In [6]:
import numpy as np
import pandas as pd
import seaborn as sns
import statsmodels.api as sm

from pyfixest.estimation import feols
from pyfixest.utils import get_data
from pyfixest import etable


    You have loaded the 'pyfixest.did' module. While every function is tested in `tests/test_did.py`,
    the module is not yet as thoroughly tested as I would like. So please use it with caution and
    provide feedback in case you stumble over any bugs!
    


## **Exercise, Work from Home and Performance.**

### Experiment Description
Ctrip, which, as of 2016, had 16,000 employees and a NASDAQ valuation of nearly $10 billion, was interested in the potential of WFH to reduce its high office rental costs and annual staff turnover of 50%. At the same time, managers worried that allowing employees to work away from the direct oversight of their supervisors would lead to a large increase in shirking.
 
Given the uncertainty surrounding the effects of WFH in the research literature as well as in practice, Ctrip decided to run a randomized controlled trial.

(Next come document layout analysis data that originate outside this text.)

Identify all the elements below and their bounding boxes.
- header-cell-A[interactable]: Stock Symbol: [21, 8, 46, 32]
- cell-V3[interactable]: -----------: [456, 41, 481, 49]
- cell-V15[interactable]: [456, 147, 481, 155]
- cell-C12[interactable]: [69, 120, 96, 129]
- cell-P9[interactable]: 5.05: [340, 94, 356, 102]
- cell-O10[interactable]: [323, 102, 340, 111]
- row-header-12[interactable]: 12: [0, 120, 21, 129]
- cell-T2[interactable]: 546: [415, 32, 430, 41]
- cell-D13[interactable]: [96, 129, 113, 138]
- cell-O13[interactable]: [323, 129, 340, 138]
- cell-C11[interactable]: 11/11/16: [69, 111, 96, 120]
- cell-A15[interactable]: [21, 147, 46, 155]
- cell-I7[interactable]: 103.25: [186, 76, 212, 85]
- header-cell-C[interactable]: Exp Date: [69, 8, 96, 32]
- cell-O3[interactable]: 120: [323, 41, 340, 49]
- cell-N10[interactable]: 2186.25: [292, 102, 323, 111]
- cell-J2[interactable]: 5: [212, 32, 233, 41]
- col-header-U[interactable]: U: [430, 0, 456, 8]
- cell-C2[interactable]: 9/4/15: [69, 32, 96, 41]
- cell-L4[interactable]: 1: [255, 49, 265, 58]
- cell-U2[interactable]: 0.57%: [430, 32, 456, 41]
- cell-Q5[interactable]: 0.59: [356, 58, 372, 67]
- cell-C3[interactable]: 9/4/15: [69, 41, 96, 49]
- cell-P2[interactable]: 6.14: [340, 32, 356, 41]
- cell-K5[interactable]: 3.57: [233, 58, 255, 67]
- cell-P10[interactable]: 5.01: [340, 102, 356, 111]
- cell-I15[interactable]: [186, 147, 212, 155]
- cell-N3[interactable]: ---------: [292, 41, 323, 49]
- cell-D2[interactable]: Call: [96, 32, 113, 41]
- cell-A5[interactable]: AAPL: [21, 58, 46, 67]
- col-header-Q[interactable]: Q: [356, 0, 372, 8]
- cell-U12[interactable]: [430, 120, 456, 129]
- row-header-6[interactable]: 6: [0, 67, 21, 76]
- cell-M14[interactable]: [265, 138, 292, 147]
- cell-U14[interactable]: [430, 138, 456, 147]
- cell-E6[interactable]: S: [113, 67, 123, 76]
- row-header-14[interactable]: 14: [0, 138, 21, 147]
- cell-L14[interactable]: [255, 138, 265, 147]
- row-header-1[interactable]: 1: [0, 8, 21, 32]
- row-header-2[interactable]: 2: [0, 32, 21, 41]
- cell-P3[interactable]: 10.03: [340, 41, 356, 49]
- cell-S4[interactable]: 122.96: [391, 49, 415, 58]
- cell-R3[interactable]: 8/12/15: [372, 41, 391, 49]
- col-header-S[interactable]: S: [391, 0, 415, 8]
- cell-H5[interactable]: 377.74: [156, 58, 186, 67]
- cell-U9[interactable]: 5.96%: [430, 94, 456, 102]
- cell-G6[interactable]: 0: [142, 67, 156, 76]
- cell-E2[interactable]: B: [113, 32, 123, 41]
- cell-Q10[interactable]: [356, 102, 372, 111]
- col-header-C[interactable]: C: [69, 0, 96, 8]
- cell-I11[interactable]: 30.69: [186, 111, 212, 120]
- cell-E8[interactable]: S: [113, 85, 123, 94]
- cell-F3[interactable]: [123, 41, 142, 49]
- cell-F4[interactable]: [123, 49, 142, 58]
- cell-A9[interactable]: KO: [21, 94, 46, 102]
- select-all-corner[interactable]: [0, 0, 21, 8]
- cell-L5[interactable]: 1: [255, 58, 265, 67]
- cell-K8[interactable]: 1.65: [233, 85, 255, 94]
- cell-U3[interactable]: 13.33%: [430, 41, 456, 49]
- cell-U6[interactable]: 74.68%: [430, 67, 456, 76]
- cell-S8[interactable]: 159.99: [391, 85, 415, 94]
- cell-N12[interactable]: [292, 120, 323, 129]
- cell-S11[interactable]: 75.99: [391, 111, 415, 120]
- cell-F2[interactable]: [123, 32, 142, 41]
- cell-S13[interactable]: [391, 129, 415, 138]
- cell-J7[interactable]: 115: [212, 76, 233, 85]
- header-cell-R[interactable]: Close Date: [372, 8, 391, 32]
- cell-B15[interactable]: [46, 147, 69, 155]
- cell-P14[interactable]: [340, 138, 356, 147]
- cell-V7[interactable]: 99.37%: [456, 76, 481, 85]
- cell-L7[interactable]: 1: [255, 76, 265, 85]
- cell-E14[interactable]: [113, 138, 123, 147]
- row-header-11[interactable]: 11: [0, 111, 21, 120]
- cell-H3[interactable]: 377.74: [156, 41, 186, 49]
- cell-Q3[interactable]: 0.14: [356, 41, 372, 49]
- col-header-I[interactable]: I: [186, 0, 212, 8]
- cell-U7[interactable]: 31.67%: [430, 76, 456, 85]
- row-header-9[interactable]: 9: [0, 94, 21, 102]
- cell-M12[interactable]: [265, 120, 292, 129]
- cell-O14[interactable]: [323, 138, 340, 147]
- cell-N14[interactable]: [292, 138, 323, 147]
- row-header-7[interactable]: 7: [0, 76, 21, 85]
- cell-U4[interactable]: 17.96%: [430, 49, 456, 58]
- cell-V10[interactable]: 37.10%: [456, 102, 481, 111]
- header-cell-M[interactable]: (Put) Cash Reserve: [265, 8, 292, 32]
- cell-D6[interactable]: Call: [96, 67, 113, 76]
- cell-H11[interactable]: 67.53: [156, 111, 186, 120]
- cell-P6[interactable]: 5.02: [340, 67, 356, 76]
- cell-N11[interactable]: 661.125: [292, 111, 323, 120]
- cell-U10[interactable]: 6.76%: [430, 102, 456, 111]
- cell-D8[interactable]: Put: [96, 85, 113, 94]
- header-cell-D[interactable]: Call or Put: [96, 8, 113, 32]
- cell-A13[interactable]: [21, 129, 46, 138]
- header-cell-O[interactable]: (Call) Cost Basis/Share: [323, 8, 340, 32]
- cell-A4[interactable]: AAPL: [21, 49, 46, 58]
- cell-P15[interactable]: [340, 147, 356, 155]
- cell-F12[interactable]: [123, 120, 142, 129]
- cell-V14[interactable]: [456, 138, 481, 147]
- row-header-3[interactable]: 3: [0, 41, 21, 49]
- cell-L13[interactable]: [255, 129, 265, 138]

The authors assisted in designing the experiment and, whenever feasible, our recommendations were followed by management. We had complete access to the resulting data, as well as to data from surveys conducted by the firm. We also conducted various surveys ourselves and numerous interviews with employees, line supervisors and senior management.
 
In this nine-month experiment, Ctrip asked the 996 employees in the airfare and hotel departments of its Shanghai call center whether they would be interested in WFH four days a week, with the fifth day in the office. Approximately half of the employees (503) were interested, particularly those who were married, had children and faced long commutes. Of these, 249 were qualified to take part in the experiment by virtue of having at least six months’ tenure, broadband access and a private room at home in which they could work. After a lottery draw, those employees with even-numbered birthdays were selected for WFH, while those with odd-numbered birthdates stayed in the office to act as the control group.
 
Office and home workers used the same IT equipment, faced the same work order flow from a common central server, carried out the same tasks and were compensated under the same pay system, which included an element of individual performance pay. The only difference between the two groups was the location of work. This allows us to isolate the impact of WFH versus other practices that are often bundled alongside this practice in attempts to improve work-life balance, such as flexible work hours. Importantly, individual employees were not allowed to work overtime outside their team shift. In particular, eliminating commuting time did not permit the treatment group to work overtime, so this is not a factor directly driving the results.


### Variable definitions:

| Variable          | Description                                                                                         |
|-------------------|-----------------------------------------------------------------------------------------------------|
| `experiment_treatment` | Is the treatment on for this person in this week (`1` = on, `0` = not on) |
| `expgroup` | The treatment indicator; `1` = randomly assigned to work from home; `0` = randomly assigned to come to the office. |
| `personid`           | The ID of the worker.                                                                               |
| `year_week`          | The week of the measurement.                                                                        |
| `perform1`           | Overall performance metric devised by the company.                                                  |
| `phonecall`          | Number of phone calls in that week. (Note: not all employees have phone call counts due to their jobs.) |
| `logcalllength`      | Minutes on the phone in that week. (Note: not all employees have phone calls due to their jobs.)   |
| `children`           | Does the person have children? (`1` or `0`)                                                         |
| `married`            | Married? (`1` or `0`)                                                                               |
| `commute`            | Cost of commute (yuan)                                                                              |
| `bedroom`            | Does the worker have their own bedroom? (`1` or `0`)                                                |
| `high_educ`          | Does the worker have a high school education or above (`1` or `0`)                                  |
| `tenure`             | The worker’s tenure in months.                                                                      |
| `grosswage`          | Monthly wage in yuan.                                                                               |
| `age`                | The worker’s age.                                                                                   |
| `men`                | Is the worker a man (`1` or `0`).     

In [12]:
data_wfh = pd.read_csv("wfh_small_heterog.csv")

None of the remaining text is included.